The United States faces a changed reality in national security that requires us to deal with fleeting targets — whether violent extremists, criminal enterprises or new threats in cyberspace. All require the ability to detect, analyze and integrate data in near real time. Current satellite communications cannot provide reliable, robust delivery of actionable information to all the users who need it to support tactical operations and strategic policies.

We also face a changed reality in space: It is congested, contested and competitive, as senior Pentagon officials have so aptly described. More nations are placing more satellites in orbit and showing more muscle in demonstrating and defending them. These conditions, which intensify daily, place our U.S. government-developed space assets at risk and risk compromising the vital information these satellites provide to our military and intelligence community.

In the just-released National Space Policy, U.S. President Barack Obama rightly commits to nurturing the country’s space industry to support national needs, facilitate global competitiveness and advance U.S. leadership in developing new markets and innovative entrepreneurship.

The old ways of acquiring and providing satellite communications simply don’t work in an environment governed by our new realities. Providing both strategic and tactical intelligence in support of national security decision-making and operations requires a new approach.

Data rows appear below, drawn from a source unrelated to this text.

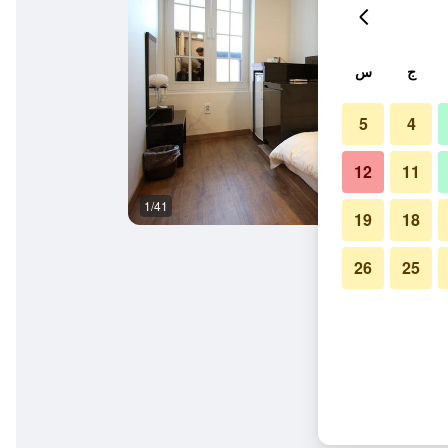
ج
س
5
4
12
11
1/41
ردهة
19
18
26
25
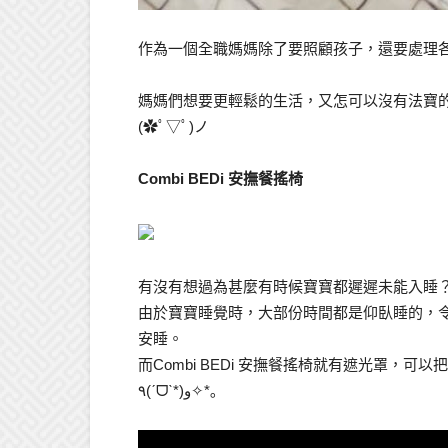
作為一個全職媽媽除了要照顧孩子，還要處理各種的家務。( 
媽媽們想要更輕鬆的生活，又怎可以沒有法寶的
(✿ﾟ▽ﾟ)ノ
Combi BEDi 安撫餐搖椅
有沒有想過為甚麼有時候寶寶都遲遲未能入睡
由於寶寶睡覺時，大部份時間都是仰臥睡的，
安睡。
而Combi BEDi 安撫餐搖椅就有遮光罩，
٩(ˊᗜˋ*)و✧*｡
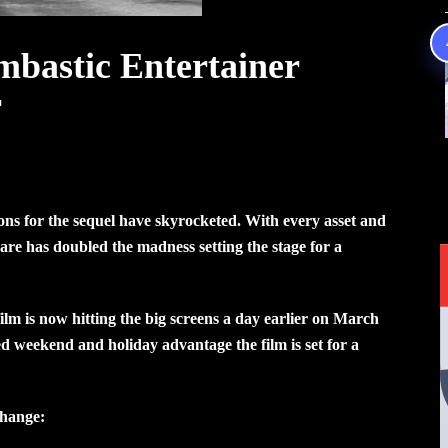
bastic Entertainer
r
ns for the sequel have skyrocketed. With every asset and
are has doubled the madness setting the stage for a
film is now hitting the big screens a day earlier on March
ed weekend and holiday advantage the film is set for a
 Change:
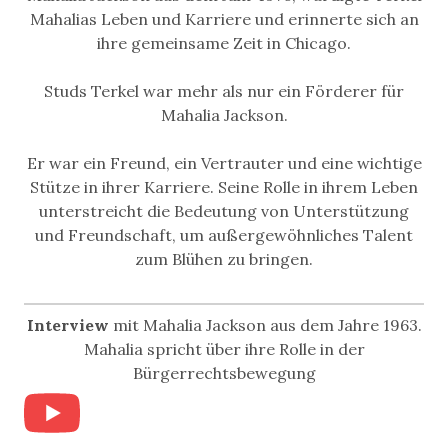
Mahalias Leben und Karriere und erinnerte sich an
ihre gemeinsame Zeit in Chicago.
Studs Terkel war mehr als nur ein Förderer für
Mahalia Jackson.
Er war ein Freund, ein Vertrauter und eine wichtige
Stütze in ihrer Karriere. Seine Rolle in ihrem Leben
unterstreicht die Bedeutung von Unterstützung
und Freundschaft, um außergewöhnliches Talent
zum Blühen zu bringen.
Interview
mit Mahalia Jackson aus dem Jahre 1963.
Mahalia spricht über ihre Rolle in der
Bürgerrechtsbewegung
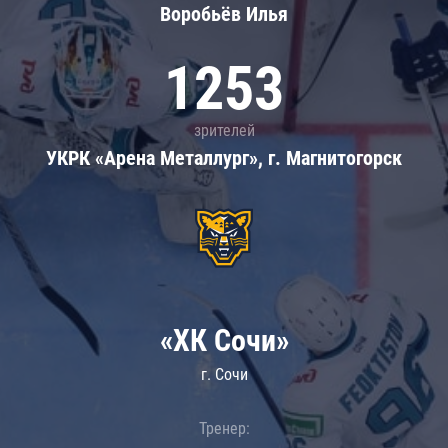
Воробьёв Илья
1253
зрителей
УКРК «Арена Металлург», г. Магнитогорск
«ХК Сочи»
г. Сочи
Тренер:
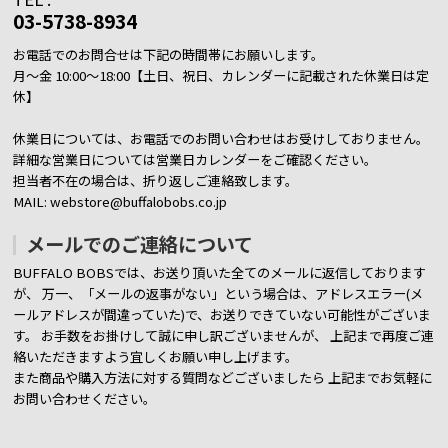
03-5738-8934
お電話でのお問合せは下記の時間帯にお願いします。
月～金 10:00～18:00【土日、祝日、カレンダーに記載された休業日は定
休】
休業日については、お電話でのお問い合わせはお受けしておりません。
詳細な営業日については営業日カレンダーをご確認ください。
担当者不在の場合は、折り返しご連絡致します。
MAIL: webstore@buffalobobs.co.jp
メールでのご連絡について
BUFFALO BOBSでは、お送り頂いた全てのメールに返信しております
が、
万一、「メールの返事がない」という場合は、アドレスエラー(メ
ールアドレスが間違っていた)で、お送りできていない可能性がございま
す。
お手数をお掛けして誠に申し訳ございませんが、 上記まで再度ご連
絡いただきますよう宜しくお願い申し上げます。
また商品や購入方法に対する質問などございましたら
上記までお気軽に
お問い合わせください。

Congress can make our nation more secure and our troops better prepared for operations by changing the way we procure satellite communications services — and should do so with all due speed. Access, assessment and availability of critical information are the keys to protecting our national security in the future.

Congress and the administration should ensure that national security communications services delivered through or from space are robust, resilient and adaptable. This imperative requires diverse communications paths, multiple ground facilities and networks capable of operating while under attack. To this end, we must not only accelerate the acquisition of commercial satellite communications, but also reduce our dependence on foreign-owned providers, who now supply a preponderance of the Defense Department’s satellite communications services.

We should look to the group of American-owned and -operated small businesses and mid-tier providers that are particularly agile and responsive — they can mobilize quickly to deliver the right capabilities, provide a cost-effective solution to our government’s needs, and help to stimulate the shrinking U.S. aerospace industrial base.

For reasons of economy, efficiency and flexibility, the government should buy value-added services, not systems, whenever possible. That which can be commercially outsourced should be outsourced, sparing the government the need to develop satellite communications systems in an expensive and over-regulated government procurement environment.

Greater reliance on the commercial sector will facilitate the emergence of a new public marketplace for satellite communications services and open possibilities to attract private capital to that market. Already we see entrepreneurs bringing fresh ideas and new solutions that will enable us to have satellite communications services with the best attributes of commercial and military solutions — speedy deployment, flexibility on orbit, and attractive financial terms.

Today, the Department of Defense budgeting and procurement rules are obstacles to the efficient acquisition of these highly advantageous commercial services that could provide a much-needed, cost-effective and flexible solution.

Obtaining commercial military satellite communications does not require a technology breakthrough. Solutions available today in the marketplace can meet the military’s communications infrastructure requirements and can augment current space communications programs. These solutions can accommodate rapid, seamless integration with U.S. government and military operations through the use of existing government orbits and military terminals.

What we do need are new attitudes and new rules. Specifically, multiyear commitments should be made more flexible to attract private equity investors; the Office of Management and Budget should re-evaluate the rules that discourage the lease of dedicated military services that don’t have a commercial application; and our leadership should recognize the full potential of commercial capabilities on existing programs of record and future budget plans. Finally, when it is absolutely necessary to acquire systems, the government should insist on fixed-price contracts as the norm, putting the risk burden on industry rather than the taxpayer.

The Department of Defense needs access to dedicated satellite communications from the commercial marketplace. This augmentation of capabilities will provide a major increase in mission assurance across the broad spectrum of national security needs. The recent significant investment in intelligence, surveillance and reconnaissance collection only makes sense when the actionable information can be reliably delivered to operators on remote battlefields and to other intended users.

Congress and the president can and should act in the near term to make commercially provided satellite communications augmentation a reality — before the line goes dead.

 

Donald M. Kerr is a former principal deputy director of U.S. national intelligence and served as the nation’s 15th director of the National Reconnaissance Office.